Any rivals? In the Eighties, ITV aired Sporting Triangles, an imitation trading on the supposed charms of Nick Owen and Jimmy Greaves. A Tom Keating beside a Rembrandt.
Graduates: there have been 10 regular captains - Beaumont, Botham, Willie Carson, Henry Cooper, Gareth Edwards, Brendan Foster, Hughes, Bobby Moore, Cliff Morgan, Fred Trueman.
Anything that makes you want to kick the screen in? Botham's hairdo is stuck somewhere in the mid-Eighties, a most unattractive cross between Michael Bolton and Mark Hateley. Beaumont knows an awful lot - he spends his lunch breaks poring over the Sport in Short columns - but the questions are sometimes ridiculously easy. Contestants have been asked about events they took part in, although this can be excused on the grounds that the BBC is not over-endowed with footage of, say, women's netball. 'Beefy' Botham also has a weakness for the drinking anecdote (typical intro: 'Bill and I were having half a lager shandy at about 4.30 in the morning, and suddenly all these fire engines arrived').
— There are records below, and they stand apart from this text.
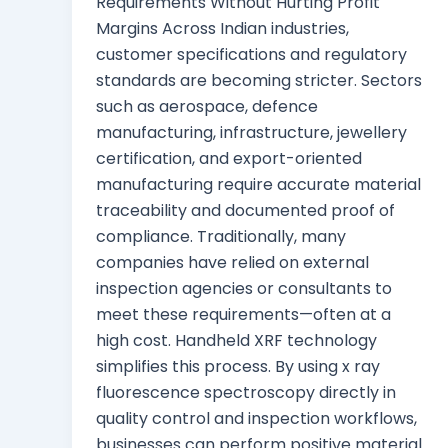
Requirements Without Hurting Profit
Margins Across Indian industries,
customer specifications and regulatory
standards are becoming stricter. Sectors
such as aerospace, defence
manufacturing, infrastructure, jewellery
certification, and export-oriented
manufacturing require accurate material
traceability and documented proof of
compliance. Traditionally, many
companies have relied on external
inspection agencies or consultants to
meet these requirements—often at a
high cost. Handheld XRF technology
simplifies this process. By using x ray
fluorescence spectroscopy directly in
quality control and inspection workflows,
businesses can perform positive material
The bottom line - how good is it? Very. Some critics have deemed it a studiedly oafish pub quiz - all blokeish banter and bad knitwear. In fact the participants come across as likeable rather than loud-mouthed. This is borne out by the perhaps surprising information that women constitute more than 50 per cent of the audience. (There is also an 18-month waiting list for tickets to watch a recording.) The friendly atmosphere makes 'characters' out of the least likely candidates - Ryan Giggs (heard to speak in public for almost the first time on QoS), Steve 'Interesting' Davis, John Parrot, Beaumont himself. The joshing between Coleman, Botham and Beaumont has something of the 'sitcom' element familiar from Have I Got News for You. And - the acid test - it is the only programme I will religiously tape if I'm out.